Tulsa, Okla., may offer a prime example. Violent crime overall fell in 2010 — and murders fell 16 percent — in a year in which more than 100 police officers were laid off (most were rehired later in the year). But police attribute an 18 percent decrease in larcenies, for instance, to a different reporting procedure necessitated by the layoffs.

"Instead of responding to burglaries from vehicles or if someone steals your garden gnome, we asked people to file a report online and we'd follow up the best we could," said Officer Jason Willingham, a police spokesman. "We definitely heard an outcry from the community, and what we saw was a decrease in some of those crime areas."

In Newark, former Police Director Garry McCarthy — recently named Chicago's acting police superintendent — has been credited with introducing strategies that helped drive down shootings and violent crime.

Among them was the creation of a separate narcotics division and a fugitive apprehension team, as well as a focus on enforcing so-called "quality of life" laws like those against loitering and public drunkenness.

The recent layoffs have hampered such efforts and have reduced or eliminated programs that had put younger officers right into high-crime areas or in plainclothes street units, according to Newark Fraternal Order of Police vice president James Stewart Jr.

"Now, everybody has been put back on patrol," Stewart said, echoing Willingham's description of what Tulsa experienced. "It's all hands on deck in the radio cars, going from job to job to job. Now, if the guys on the corner see cops, they know they're not coming to bust them, they're just on their way to another job."

McCarthy pointed to a new initiative aimed at engaging directly with gang members, a program that has met with some success in Boston and Cincinnati, as a potentially positive step.

With warm weather already here and the memories of last summer's violence still fresh, Newark also is contemplating a partnership with state and federal law enforcement, similar to an effort that helped bust several carjacking rings earlier this year.

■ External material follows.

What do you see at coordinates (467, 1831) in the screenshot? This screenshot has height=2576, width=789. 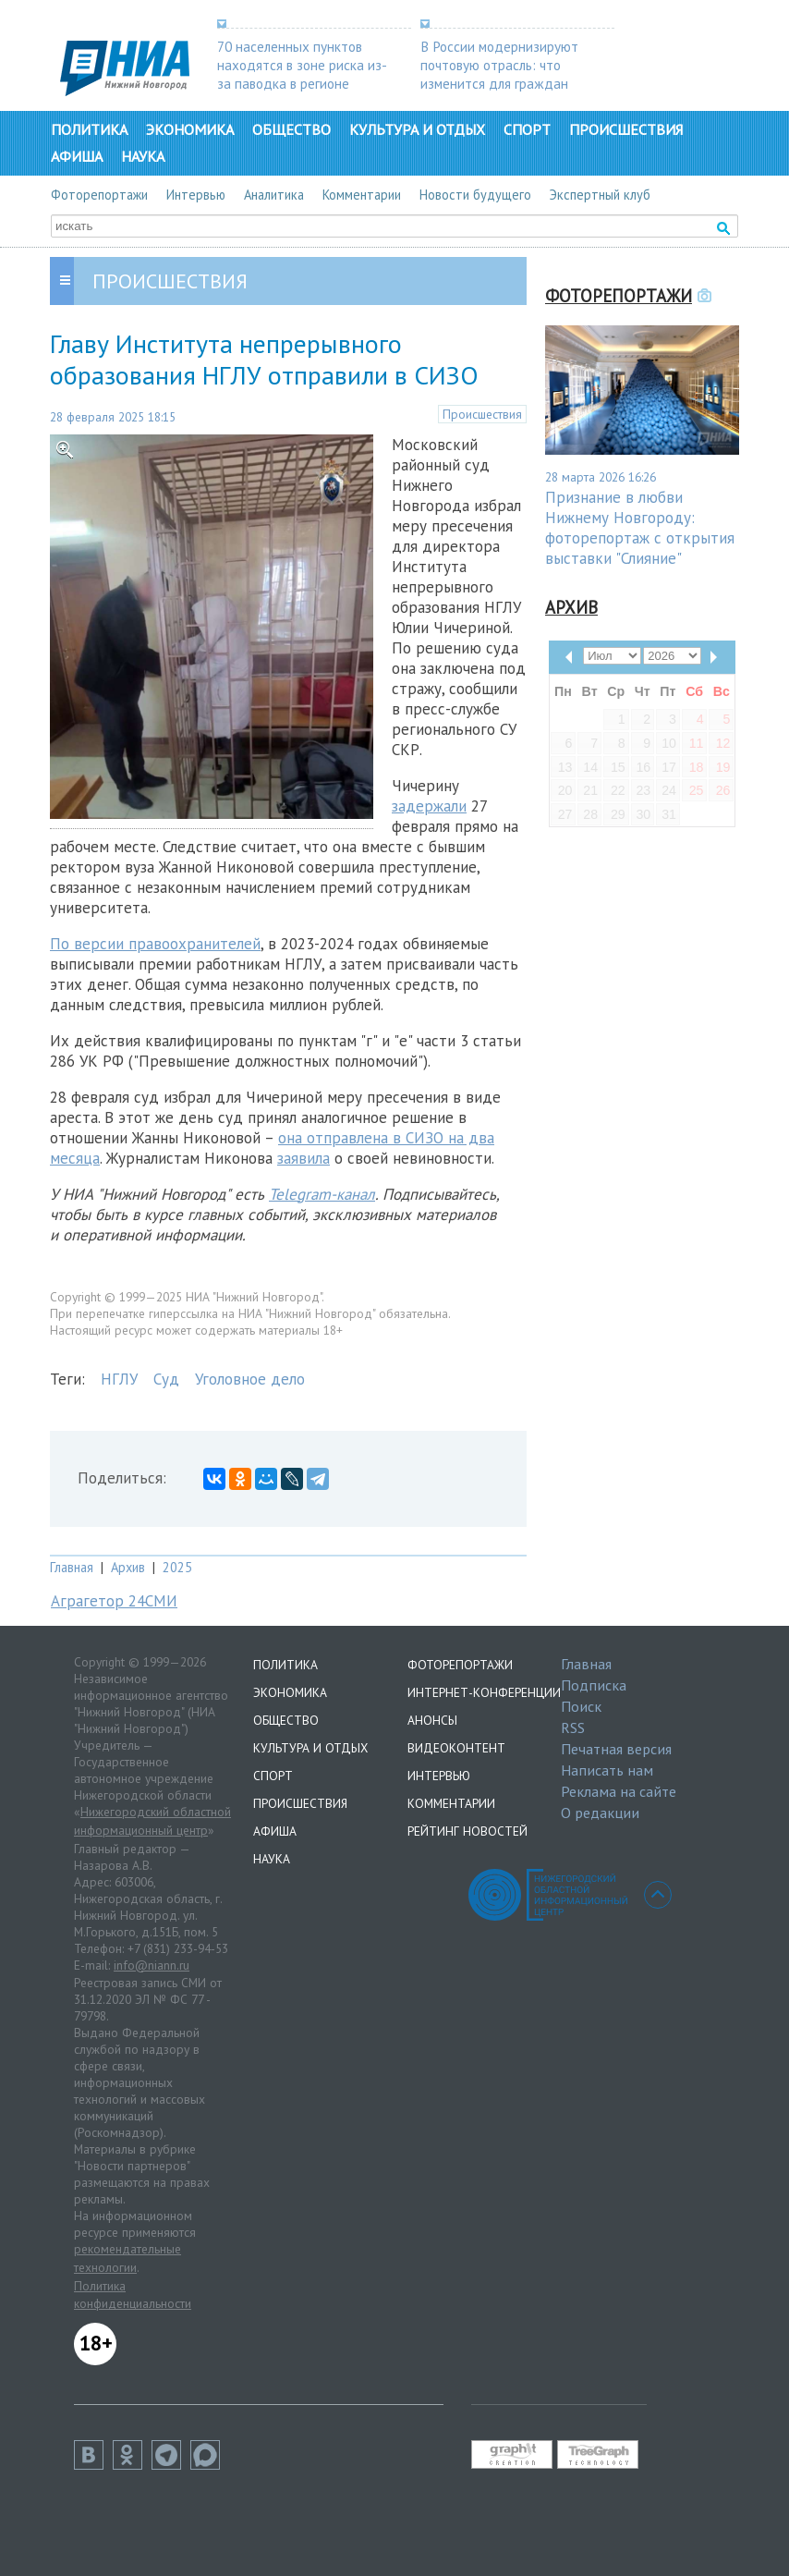 I see `Рейтинг новостей` at bounding box center [467, 1831].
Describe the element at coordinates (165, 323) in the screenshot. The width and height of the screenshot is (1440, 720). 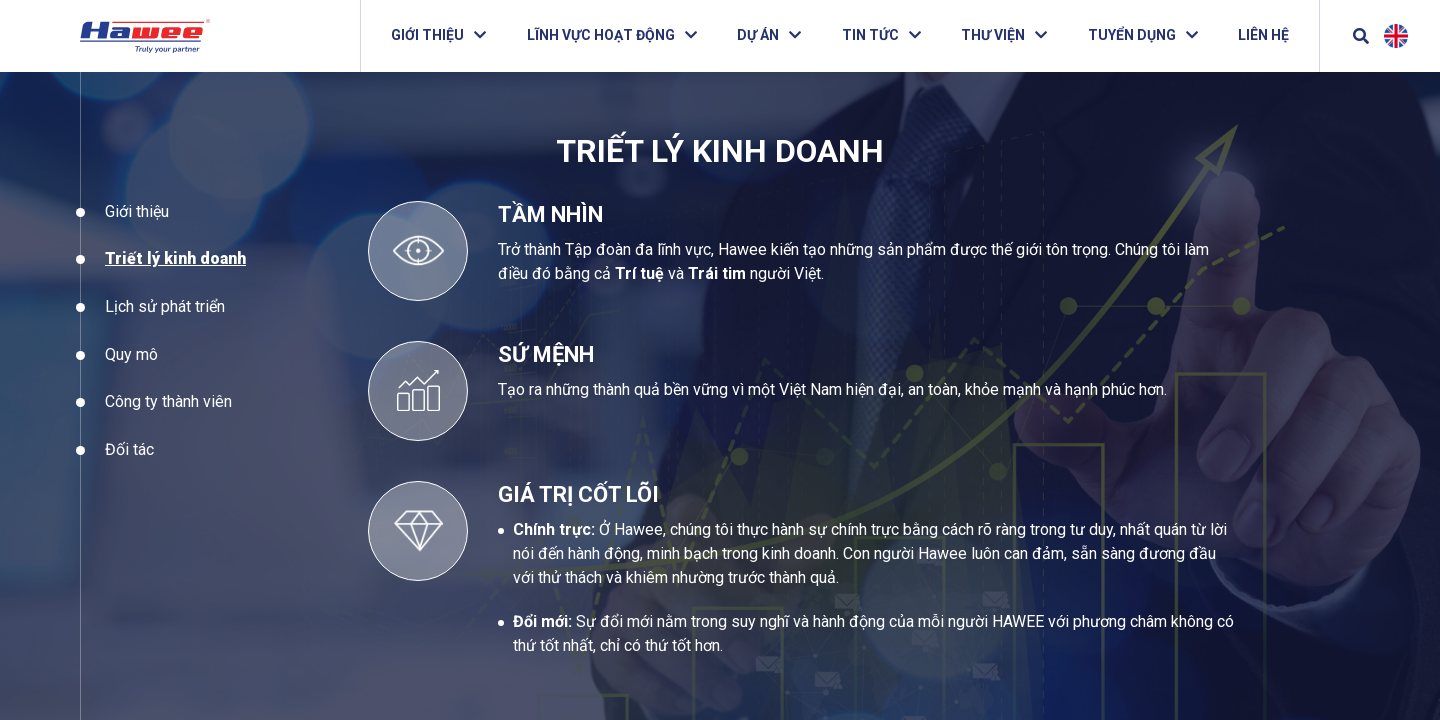 I see `Lịch sử phát triển` at that location.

Some of the key players in those groups were juveniles.

Community leaders in Newark say jobs and recreation opportunities, not more police, will make a difference.

"Yes, people are worried," said Earl Best, known in Newark as The Street Doctor. "There's nothing for these children to do. I don't know about more police, but if you don't have more recreation, open up some of these boys' and girls' clubs, give people jobs, we're going to continue to have a rising crime rate."

Mayor Cory Booker rejected a connection between the layoffs and the recent surge in violent crime and vowed to "take back the streets" this summer. He also urged residents to get involved.

"It's not just the police, all of us have a responsibility," he said. "Use our tip lines, be involved with young people, be a mentor. There are so many things each of us should be doing.

"These statistics we spout are real people and real people's lives," he said. "It's terrifying when someone gets hit, injured, or killed."